Written by David B. Edwards
Mac, Jimmy, and I were school pals. In 1962 we were freshmen at Lee High School in Midland, Texas, population 50,000. My brother Larnie was a seventh-grader at Alamo Junior High, a feeder school to Lee. All three of us 14-year-olds proudly carried our newly-acquired driver’s licenses. It was a Friday night in October when the four of us went cruising around town. Mac drove his parents’ Pontiac station wagon. Jimmy rode shotgun, and my brother and I occupied the back seat. Ordinarily, we three would be performing as Lee High band members at our team’s football game, but this mercifully was a bye week for the weak, winless Mighty Rebels, who needed some time off to nurse their bruises both of body and ego. Our cross-town rivals, the Midland High School Bulldogs, were playing the Lubbock Monterey Plainsmen this night in Midland’s Memorial Stadium.

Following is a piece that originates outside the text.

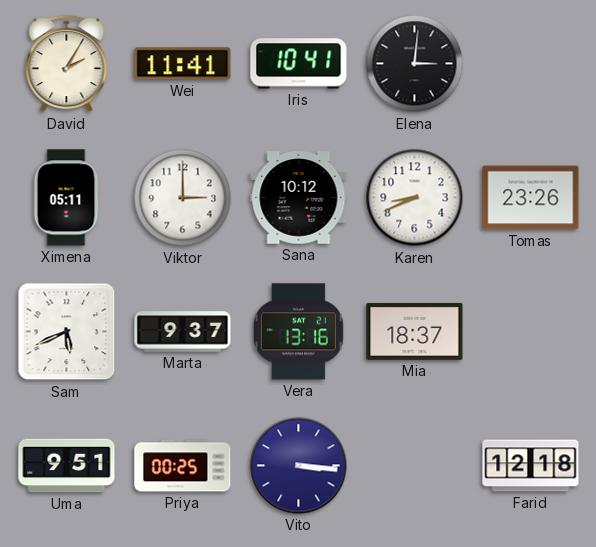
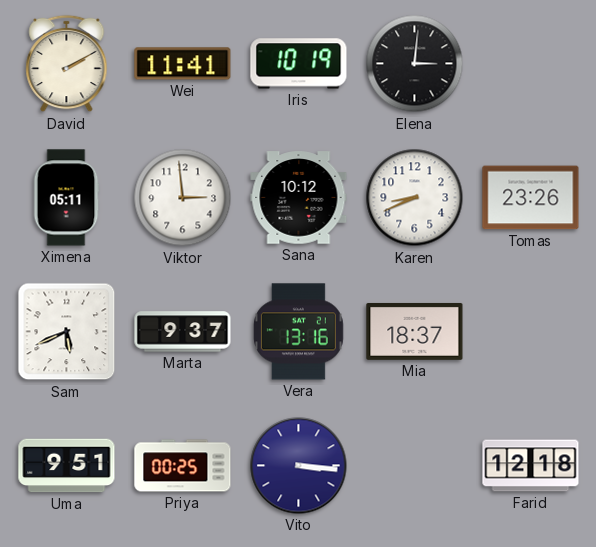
David: 2:05 -> 2:10
Iris: 10:41 -> 10:19
Viktor: 3:00 -> 2:59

Around seven that evening we began our cruise along Illinois Avenue, and then over to Cuthbert Avenue, exchanging blinking headlights and honking horns with other cruisers coming our way, none of whom we knew yet who were as excited as us to be acknowledged. Nearing the intersection at Andrews Highway, Mac turned into the driveway of the popular Burger Chef, home of the 19-cent hamburger. A quarter was burning a hole in my pocket, so I looked forward to sharing a burger with Larnie. It would be a brief pleasure, because the Chefburger was not much larger than my quarter. But as it turned out, that delight was not to be. Sitting on one of the outdoor tables were four cigarette-smoking, thuggish-looking Midland High upperclassmen, who to me resembled buzzards perched and waiting to score a kill before going to their ball game. In short order we morons handed them that opportunity. As Mac drove by them he shouted out his window to the thug-buzzards, “Crap on MHS!” All four threw down their cigarettes and ran to their ’57 souped-up Chevy to come after us. Mac gunned the Pontiac and sped back up Illinois Avenue toward our side of town. The chase was on.
The Pontiac was no match for the Chevy, which soon caught up with us on Cuthbert Avenue. Speeding alongside us, the thugs angrily motioned for us to pull over, as if there were any chance we would actually do that. Nevertheless, we managed to graciously present them with the functional equivalent of pulling over. Mac, though sometimes indiscrete with his scatological exclamations, was at the oddest times law-abiding to a fault. This was one of them. In those days Texas law did not allow taking a right on red after stop. The red light to Cuthbert Avenue where it dead-ended at Midland Drive was notoriously long. So there we sat, hopelessly stymied in the dark at the red light as the Chevy’s brakes squealed behind us and our executioners came running to do the deed. Fortunately, all our doors could lock and all the windows could close. They grabbed at the door handles and pounded on the windows and hood. They tore the radio antenna off and whipped the car with it. I glanced at Larnie to see if he was all right. He had snatched Mac’s football helmet from the storage area behind our seat and strapped it on. Mac was a bench-warming quarterback on our freshman football team and his helmet had a face mask that I was sure Sonny Liston’s best Sunday punch couldn’t penetrate. At least Larnie would survive to tell Mother and Dad what happened. I had serious doubts about my own survival. Just then, the light turned green and Mac out of pee-level panic slammed the car in reverse and knocked one of our tormentors down. Quickly finding a forward gear, he peeled out on the right turn while the bad guys raced back to their car.
As Providence would arrange it, before our pursuers turned the corner Mac took a hard right into the first alleyway between the neighborhood houses. The alley was L-shaped, so he made the second right, parked, and turned off the lights and motor. Mac whispered to us, “Okay, if they find us and things go bad, I’ll tell them when I said MHS I meant Monterey High School, not Midland High School. Sorry, that’s the best I can do.” Just then the Chevy boys rocketed past the alley and didn’t see us. We all sighed a chorus of relief and waited in silence longer than we had to before heading home. Larnie and I were disappointed in not getting that Burger Chef treat but were happy to be alive. I still don’t know how Mac explained the damaged Pontiac to his parents.

Maybe a little more than a comment.
Similar except 1956 Juniors in Withrow’s Flamed 51 Mercury (MHS art class). Jimmy, Gary Patterson, Larry Howell & Tommy Hoover? Cruising Yucca and Tower theaters, drinking beer imported from Odessa. Stopped by police for untimely discarding the empty cans in the street. Jailed, embarrassed when our folks bailed us out except for the designated driver Gary’s folks let him enjoy the facilities till the next day, He was the only one sober in the crew
I’ll bet the irony wasn’t lost on Gary!
We were always the victims never the bad guys.
I tried to wear a white hat.
Marvelous stories!
I’m so glad you liked them, Suzi. I sure enjoyed recounting them.